Anti-suit injunctions as conceived in common law jurisdictions i.e., injunctions prohibiting a litigant from instituting other, related litigation or arbitration, between the same parties on the same issues and under penalty of contempt of court sanctions, which may include jail sentences, are unknown to French law.
In intra-EU relationships, French courts do not issue anti-suit injunctions as the ECJ considers that they are incompatible with EU law (ECJ, 27 April 2004, Case No. C-159/02, Turner). The same goes for an anti-suit injunction issued to prevent a party from going before a domestic court in breach of an arbitration agreement (ECJ, 10 February 2009, Case No. C-185/07, West Tankers).

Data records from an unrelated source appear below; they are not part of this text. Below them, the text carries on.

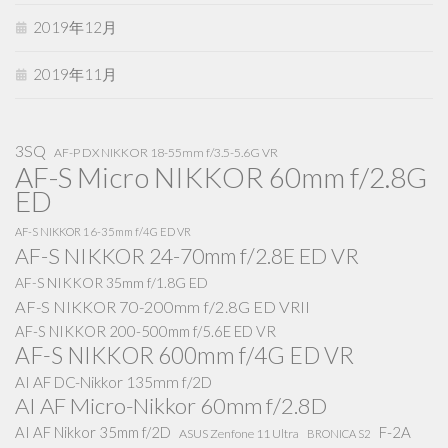
2019年12月
2019年11月
3SQ
AF-P DX NIKKOR 18-55mm f/3.5-5.6G VR
AF-S Micro NIKKOR 60mm f/2.8G
ED
AF-S NIKKOR 16-35mm f/4G ED VR
AF-S NIKKOR 24-70mm f/2.8E ED VR
AF-S NIKKOR 35mm f/1.8G ED
AF-S NIKKOR 70-200mm f/2.8G ED VRII
AF-S NIKKOR 200-500mm f/5.6E ED VR
AF-S NIKKOR 600mm f/4G ED VR
AI AF DC-Nikkor 135mm f/2D
AI AF Micro-Nikkor 60mm f/2.8D
AI AF Nikkor 35mm f/2D
F-2A
ASUS Zenfone 11 Ultra
BRONICA S2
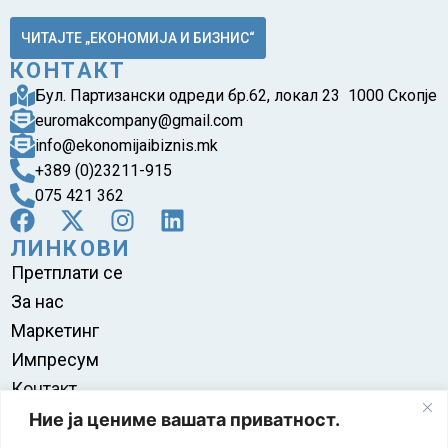
ЧИТАЈТЕ „ЕКОНОМИЈА И БИЗНИС“
КОНТАКТ
Бул. Партизански одреди бр.62, локал 23 1000 Скопје
euromakcompany@gmail.com
info@ekonomijaibiznis.mk
+389 (0)23211-915
075 421 362
ЛИНКОВИ
Претплати се
За нас
Маркетинг
Импресум
Контакт
Правила на користење
Ние ја цениме вашата приватност.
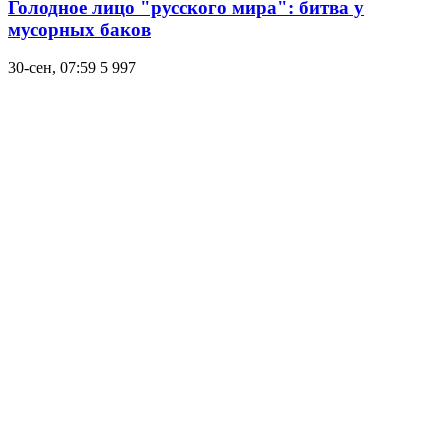
Голодное лицо "русского мира": битва у
мусорных баков
30-сен, 07:59
5 997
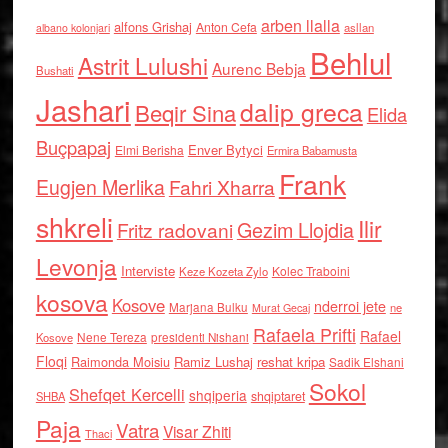
arben llalla
alfons Grishaj
Anton Cefa
asllan
albano kolonjari
Behlul
Astrit Lulushi
Aurenc Bebja
Bushati
Jashari
dalip greca
Beqir Sina
Elida
Buçpapaj
Enver Bytyci
Elmi Berisha
Ermira Babamusta
Frank
Eugjen Merlika
Fahri Xharra
shkreli
Ilir
Gezim Llojdia
Fritz radovani
Levonja
Interviste
Kolec Traboini
Keze Kozeta Zylo
kosova
Kosove
nderroi jete
Marjana Bulku
ne
Murat Gecaj
Rafaela Prifti
Rafael
Nene Tereza
Kosove
presidenti Nishani
Floqi
Raimonda Moisiu
Ramiz Lushaj
reshat kripa
Sadik Elshani
Sokol
Shefqet Kercelli
shqiperia
shqiptaret
SHBA
Paja
Vatra
Visar Zhiti
Thaci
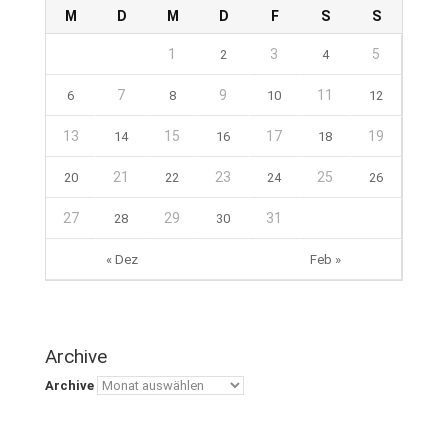
M
D
M
D
F
S
S
1
3
5
2
4
7
9
11
6
8
10
12
13
15
17
19
14
16
18
21
23
25
20
22
24
26
27
29
31
28
30
« Dez
Feb »
Archive
Archive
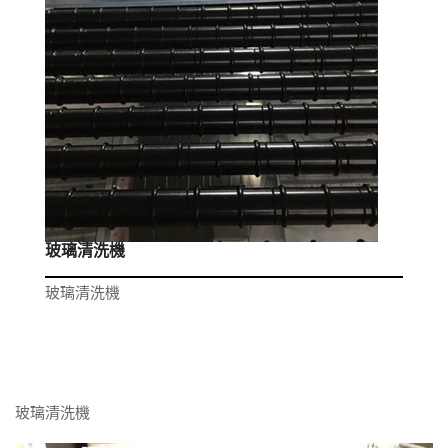
玻璃清洗機
玻璃清洗機
玻璃清洗機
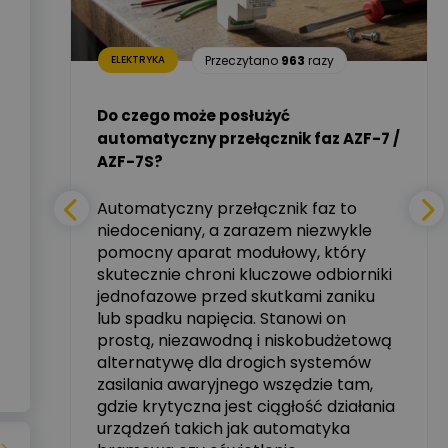
Dariusz Placek
24
razy
Ekspert mgr inż.
Zadaj pytanie
elektronik i informatyk,
Hager Polska Sp. z o.o.
Przeczytano
963
razy
ELEKTRYKA
i –
Aleksander NKT
Zadaj pytanie
Do czego może posłużyć
Ekspert
automatyczny przełącznik faz AZF-7 /
mie
AZF-7S?
nych
Tomasz Salak
Zadaj pytanie
Ekspert
Automatyczny przełącznik faz to
niedoceniany, a zarazem niezwykle
tały
pomocny aparat modułowy, który
Ekspert ABB
skutecznie chroni kluczowe odbiorniki
Zadaj pytanie
zowe
Ekspert, ABB
jednofazowe przed skutkami zaniku
lub spadku napięcia. Stanowi on
Michał Szulborski
prostą, niezawodną i niskobudżetową
Ekspert ETI - Dr inż. w
alternatywę dla drogich systemów
dziedzinie Aparatów
Zadaj pytanie
Elektrycznych / Senior
zasilania awaryjnego wszędzie tam,
R&D Scientist / Product
gdzie krytyczna jest ciągłość działania
Manager
urządzeń takich jak automatyka
rzez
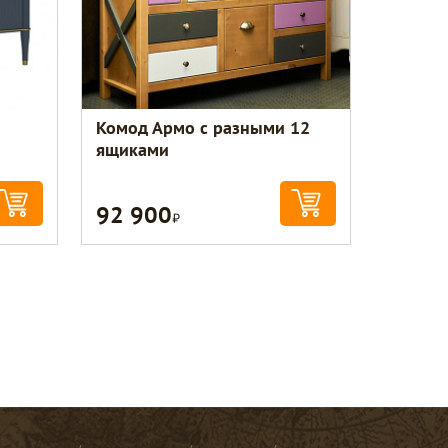
Комод Армо с разными 12
ящиками
92 900
Р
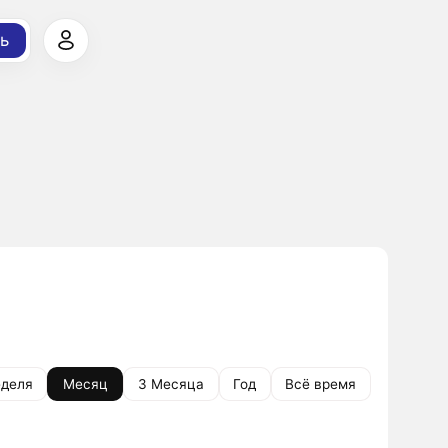
ь
деля
Месяц
3 Месяца
Год
Всё время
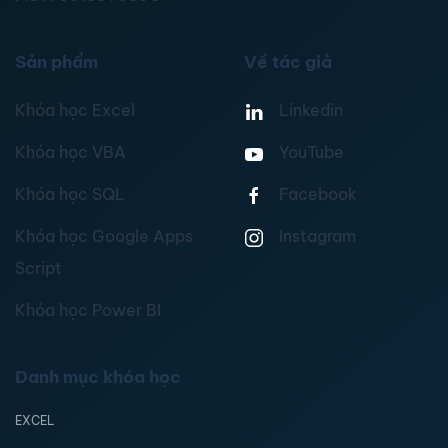
Sản phẩm
Về tác giả
Khóa học Excel
Linkedin
Khóa học VBA
YouTube
Khóa học SQL
Facebook
Khóa học Google Apps
Instagram
Script
Khóa học Power BI
Danh mục khóa học
EXCEL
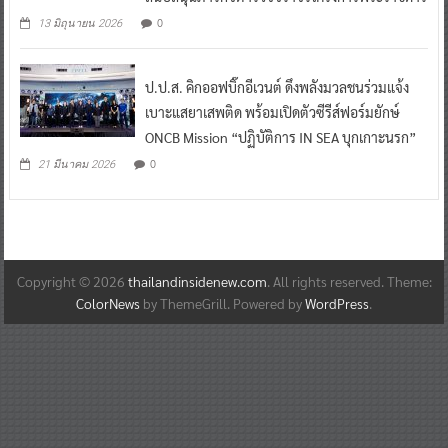
0
13 มิถุนายน 2026
ป.ป.ส. คิกออฟบิ๊กอีเวนต์ ดึงพลังมวลชนร่วมแจ้ง
เบาะแสยาเสพติด พร้อมเปิดตัวซีรีส์ฟอร์มยักษ์
ONCB Mission “ปฏิบัติการ IN SEA บุกเกาะนรก”
0
21 มีนาคม 2026
Copyright © 2026
thailandinsidenew.com
. All rights reserved. Theme:
ColorNews
by ThemeGrill. Powered by
WordPress
.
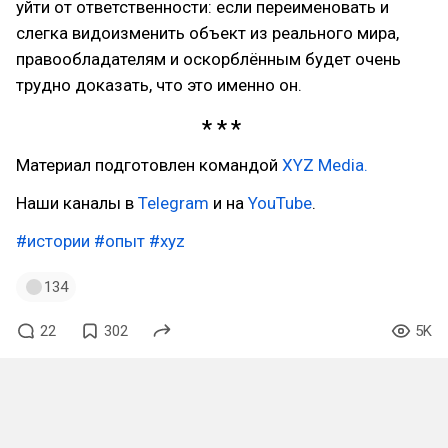
уйти от ответственности: если переименовать и
слегка видоизменить объект из реального мира,
правообладателям и оскорблённым будет очень
трудно доказать, что это именно он.
Материал подготовлен командой
XYZ Media.
Наши каналы в
Telegram
и на
YouTube
.
#истории
#опыт
#xyz
134
22
302
5K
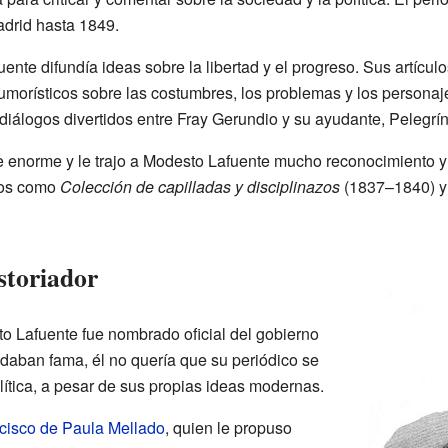
drid hasta 1849.
ente difundía ideas sobre la libertad y el progreso. Sus artícu
umorísticos sobre las costumbres, los problemas y los personaje
diálogos divertidos entre Fray Gerundio y su ayudante, Pelegrí
ue enorme y le trajo a Modesto Lafuente mucho reconocimiento 
bros como
Colección de capilladas y disciplinazos
(1837–1840) 
istoriador
 Lafuente fue nombrado oficial del gobierno
e daban fama, él no quería que su periódico se
lítica, a pesar de sus propias ideas modernas.
cisco de Paula Mellado
, quien le propuso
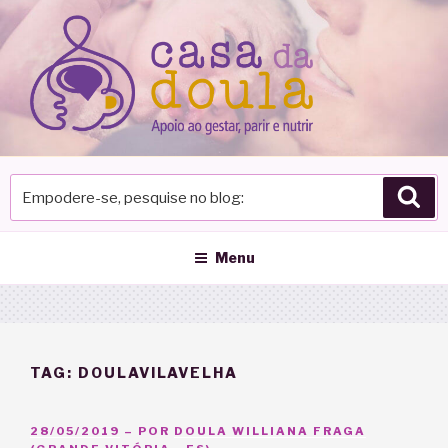
Pular
para
o
conteúdo
Empodere-
Pes
se,
pesquise
no
Menu
blog
TAG:
DOULAVILAVELHA
PUBLICADO
28/05/2019
– POR
DOULA WILLIANA FRAGA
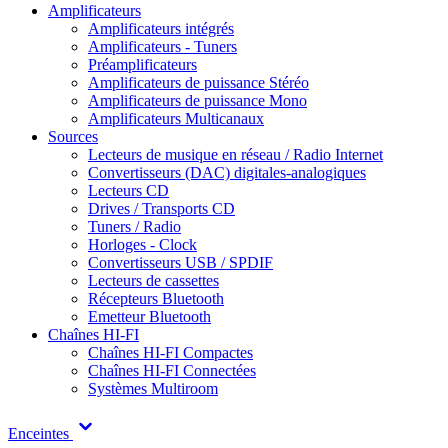
Amplificateurs
Amplificateurs intégrés
Amplificateurs - Tuners
Préamplificateurs
Amplificateurs de puissance Stéréo
Amplificateurs de puissance Mono
Amplificateurs Multicanaux
Sources
Lecteurs de musique en réseau / Radio Internet
Convertisseurs (DAC) digitales-analogiques
Lecteurs CD
Drives / Transports CD
Tuners / Radio
Horloges - Clock
Convertisseurs USB / SPDIF
Lecteurs de cassettes
Récepteurs Bluetooth
Emetteur Bluetooth
Chaînes HI-FI
Chaînes HI-FI Compactes
Chaînes HI-FI Connectées
Systèmes Multiroom
Enceintes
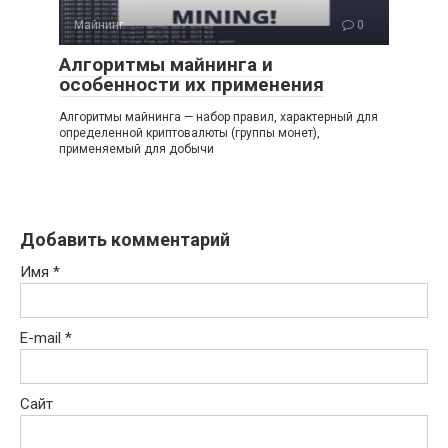
Майнинг
0
Алгоритмы майнинга и
особенности их применения
Алгоритмы майнинга — набор правил, характерный для
определенной криптовалюты (группы монет),
применяемый для добычи
Добавить комментарий
Имя
*
E-mail
*
Сайт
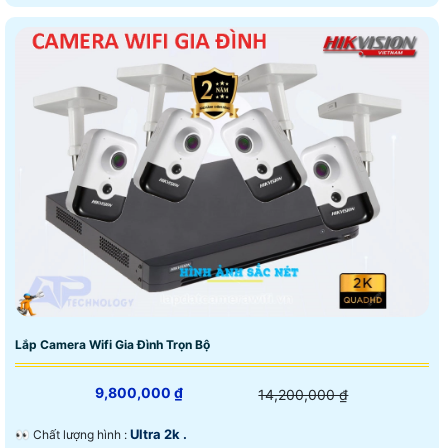
Lắp Camera Wifi Gia Đình Trọn Bộ
9,800,000 ₫
14,200,000 ₫
Ultra 2k .
️👀 Chất lượng hình :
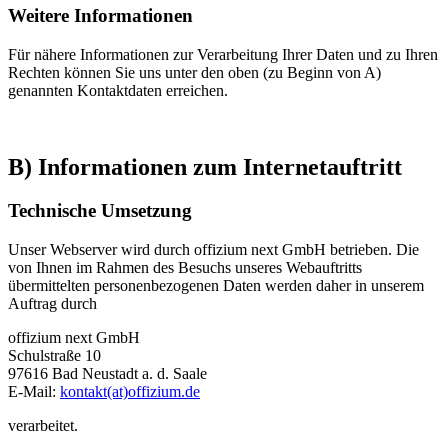
Weitere Informationen
Für nähere Informationen zur Verarbeitung Ihrer Daten und zu Ihren
Rechten können Sie uns unter den oben (zu Beginn von A)
genannten Kontaktdaten erreichen.
B) Informationen zum Internetauftritt
Technische Umsetzung
Unser Webserver wird durch offizium next GmbH betrieben. Die
von Ihnen im Rahmen des Besuchs unseres Webauftritts
übermittelten personenbezogenen Daten werden daher in unserem
Auftrag durch
offizium next GmbH
Schulstraße 10
97616 Bad Neustadt a. d. Saale
E-Mail:
kontakt(at)offizium.de
verarbeitet.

This line of cases does not however prevent Member States from enforcing anti-suit injunctions issued by arbitral tribunals (ECJ, 13 May 2015, Case No. C-536/13, Gazprom OAO).
For extra-EU relationships, French courts have accepted to issue orders that seemed to pursue the same objective as that sought by parties with anti-suit injunctions or anti-anti-suit injunctions in accordance with the injunctive powers of the President of the commercial court (Articles 872 to 873-1 of the CCP) and of the President of the Tribunal judiciaire (Articles 834 to 838 of the CCP). These orders, however, were only accompanied by monetary penalties (astreinte) (Cass. Civ. 1, 19 November 2002, No. 00-22.334, Banque Worms; Paris Court of Appeal, 3 March 2020, No. 19/21426, IPCom v. Lenovo).
Interestingly, French courts also accepted to issue ‘anti-anti-suit injunctions’. In the Lenovo case of 3 March 2020, the Paris Court of Appeal confirmed the decision of the French juge des référés ordering two US companies to withdraw a motion seeking for an anti-suit injunction before Californian courts and not to seek any familiar relief before any court in the context of the dispute (Paris Court of Appeal, 3 March 2020, No. 19/21426, IPCom v. Lenovo).
French courts however refused to issue anti-arbitration injunctions since they are not available under French law and would be contrary to the compétence-compétence principle set out in Article 1458 of the CCP (Cass. Civ. 1, 12 October 2011, No. 11-11.058, Elf Aquitaine).
As for the enforcement of foreign anti-suit injunctions, in accordance with ECJ case law, French courts refuse to enforce anti-suit injunctions issued by EU members.
For extra-EU relationships, French courts seem to recognize the ones rendered by non-EU members such as United-States as long as said injunctions “have the sole purpose to provide a sanction for the breach of a pre-existing contractual obligation and are not contrary to international public policy” (Cass. Civ. 1, 14 October 2009, No. 08-16.369, In Zone Brands).
French courts may also recognize anti-suit injunctions issued by arbitral tribunals, even in intra-EU relationships. As explained by the ECJ, the prohibition of anti-suit injunctions in intra-EU relationships does not concern anti-suit injunctions issued by arbitral tribunals since “[UE law] does not govern the recognition and enforcement, in a Member State, of an arbitral award issue by an arbitral tribunal in another Member State” (ECJ, 13 May 2015, Case No. C-536/13, Gazprom OAO).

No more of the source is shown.